Like the limited promises of militancy, neither the frustrations of the years that followed, nor the growing understanding that neoliberalism was a class project favoring corporations and the rich, led to getting radical alternatives on the agenda. By the end of the eighties, few disagreed with Leonard Cohen’s laconic declaration that “Everybody knows the war is over, everybody knows the good guys lost.” They nodded in passive agreement as Cohen intoned that “Everybody knows the boat is leaking, everybody knows the captain lied.” But knowing you’d been had did not necessarily lead to rebellion. In the continuing absence of the independent structures necessary for confident struggle, the “there-is-no alternative” hymn carried the day.

When the great financial crisis hit in 2007, it seemed that a profound reaction from below would finally come. The legitimacy of bankers, financiers, corporate elites more generally, state institutions, and political parties took a severe beating.

Yet once again there were no political explosions, no new signs of a robust base for a new politics. As significant as the discrediting of establishment institutions was, on its own that was not enough. Occupy, to its credit, showed that a crude class analysis could touch a popular nerve and that radical actions could similarly elicit public sympathy. But without a strategy to broaden its base and (especially) move workers to occupy spaces that were more than symbolic — factories, schools, government buildings — the Occupy movement too faded.

Sanders and Left Social Democracy

Then suddenly and remarkably, after the expected didn’t happen the unexpected did. The stunning success of the Bernie Sanders campaign was predicted by almost no-one, including on the radical left itself. For the first time in almost seven decades, the possibility of a mass socialist party that extended beyond the usual suspects suddenly seemed an actual possibility in the United States and, by extension, in Canada as well.

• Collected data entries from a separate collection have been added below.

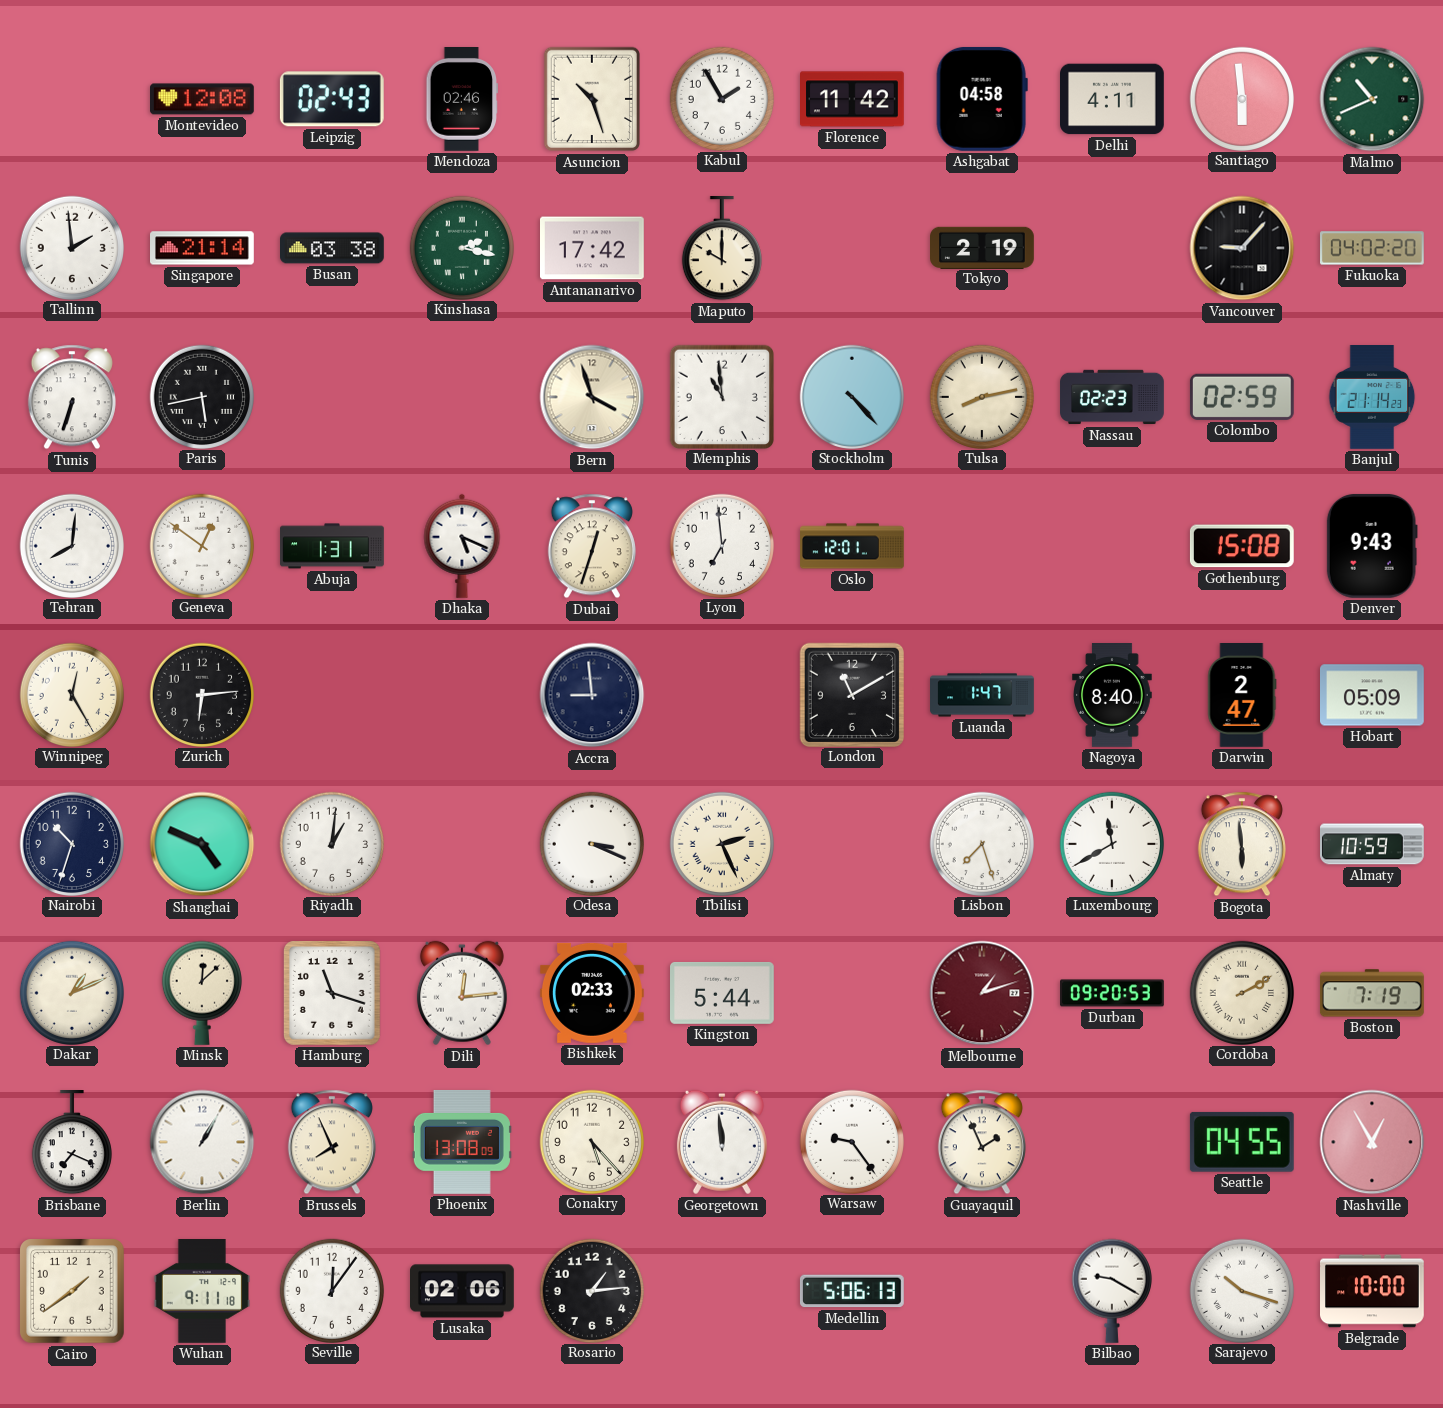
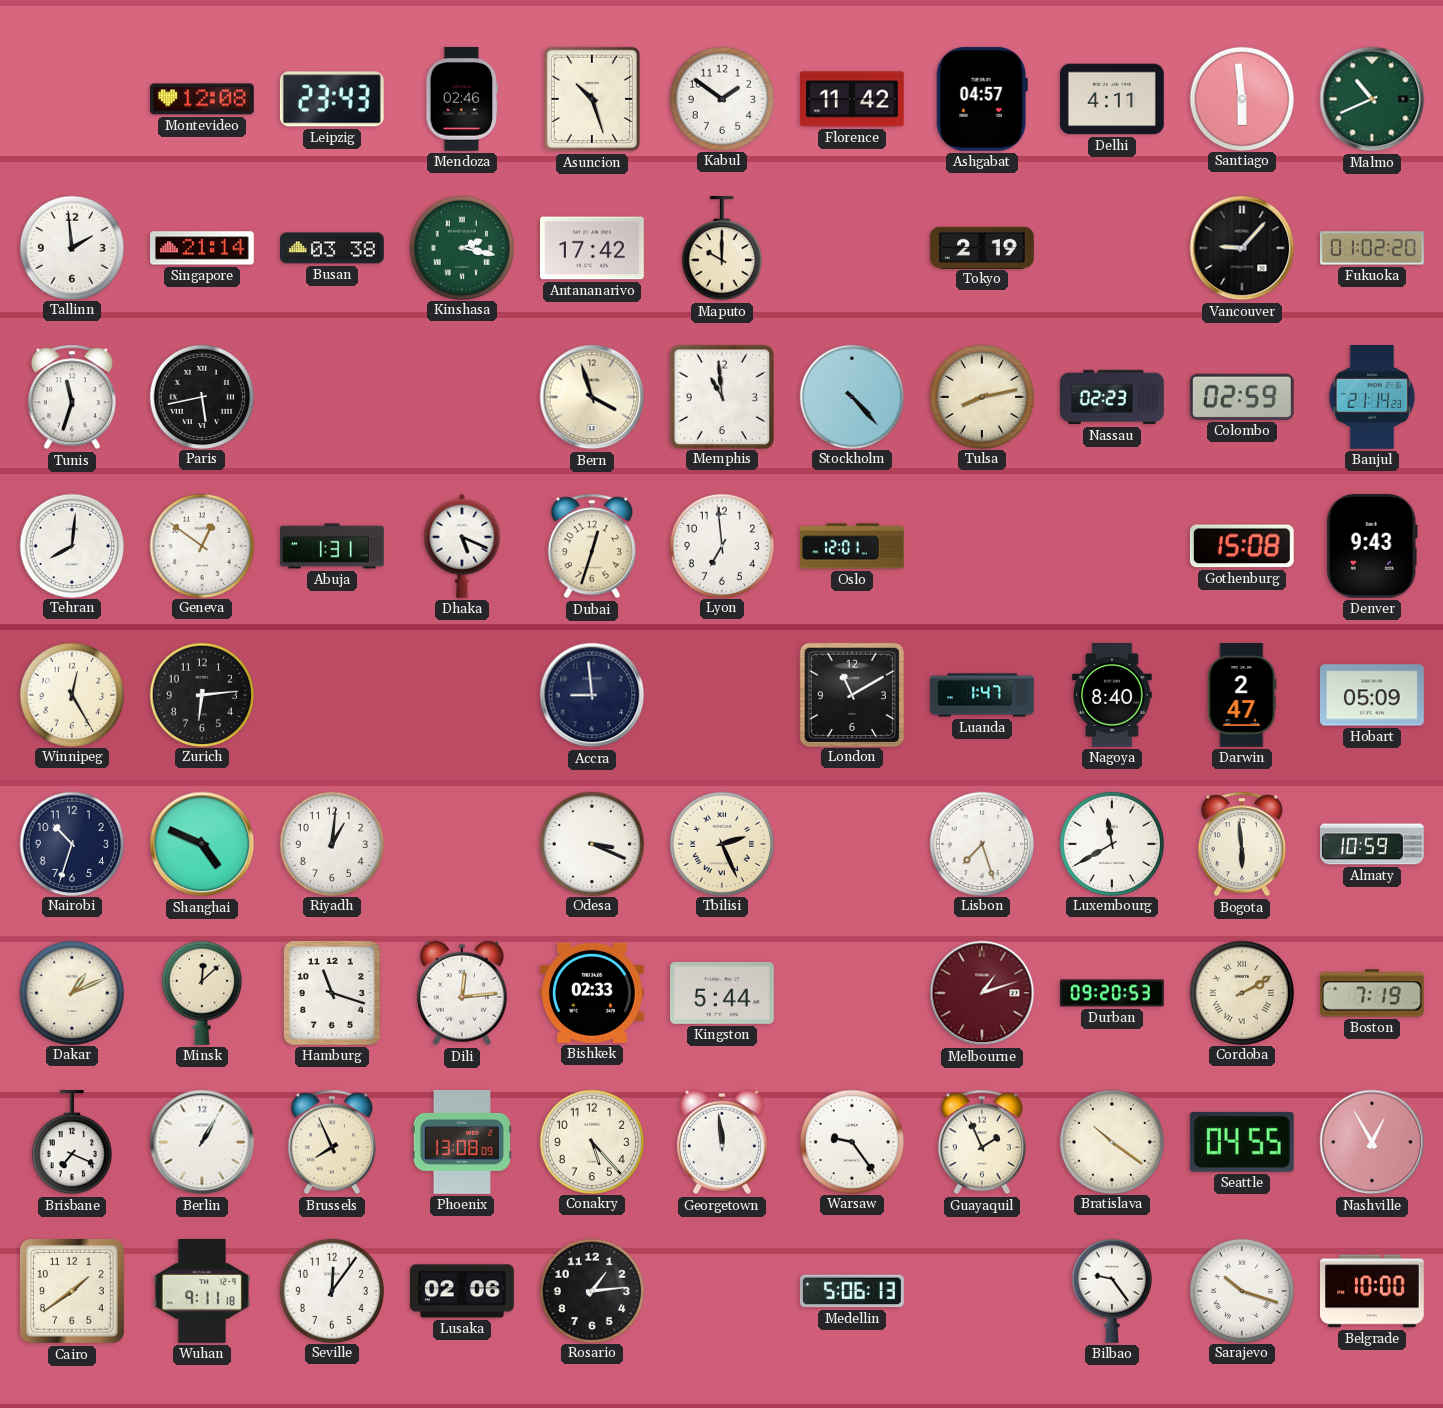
Leipzig: 02:43 -> 23:43
Kabul: 1:55 -> 1:51
Ashgabat: 04:58 -> 04:57
Fukuoka: 04:02 -> 01:02
Tunis: 6:33 -> 11:33
Bratislava: none -> 10:21
Bilbao: 9:20 -> 9:24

The Sanders phenomenon not only caught the Left by surprise; it also went against the grain of the socialist left’s traditional warning that nothing could come from running under the banner of the Democratic Party. After all, it had been the Democrats under Carter that first initiated the neoliberal period and in sixteen of the last twenty-four years the Democrats had been in office implementing neoliberal policies.

Ignoring that counsel, the Sanders campaign brought tens of thousands of young activists to formal politics — a truly historic shift for so many in the social movements. It drew wide support from rank-and-file union members excited about a candidate that they could support as more than the lesser of two evils (even as most trade-union leaders, concerned with Sanders’s radicalism and electability, observed that enthusiasm with nervous eyes). The campaign put forth a broad social-democratic program on inequality, regulating Wall Street, health care, education, housing, and jobs and expanded the political discourse to include the categories of class, power, and democratic socialism. It even demonstrated that money was not a definitive barrier to an electoral challenge.

When Sanders lost to Clinton this reinforced the arguments of those claiming it was long past time to give up on the Democratic Party and move on to build a socialist party. Trump’s march through the Republican primaries to victory and then on to the presidency reinforced the urgency of creating a new party of the Left.

But there were limits to the politics inspired by the Sanders phenomenon and any consideration of forming a mass socialist party can’t ignore them.

To begin with, Sanders rose through an established party. Though political parties have suffered a profound degree of delegitimation, this has not sidelined them; their continuing economic and social impact ensure their continuing relevance. That they were nevertheless weakened gave individuals like Sanders who were not tainted with being part of the party establishment the advantage of operating inside these parties while retaining their branding as outsiders (this was also true of Corbyn in the Labour Party and Trump re the Republicans).

Had Sanders run as an independent, without the on-the-ground resources of the Democratic machine and the profile of running as a Democrat, it was highly unlikely — as he well knew — that his campaign would have had anywhere near the impact it did, just as attempts to form a left party outside the British Labour Party have generally and quickly faded. For all the discrediting of political parties, party politics remains a central site for being taken seriously. Starting a new party from scratch is something else and presents formidable difficulties.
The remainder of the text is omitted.